* TASK DESCRIPTION
Find how many lines below hold "people", and give that number as the entire answer.

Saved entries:
>>>>
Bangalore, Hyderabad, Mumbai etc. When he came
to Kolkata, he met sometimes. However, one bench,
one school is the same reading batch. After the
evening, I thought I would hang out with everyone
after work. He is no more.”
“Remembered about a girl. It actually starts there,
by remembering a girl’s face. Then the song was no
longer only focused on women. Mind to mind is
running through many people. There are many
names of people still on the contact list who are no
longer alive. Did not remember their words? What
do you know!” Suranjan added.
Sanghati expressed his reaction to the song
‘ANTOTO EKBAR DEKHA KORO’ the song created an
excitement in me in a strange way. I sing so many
<<<<
* SOLUTION FOR THIS PROBLEM
2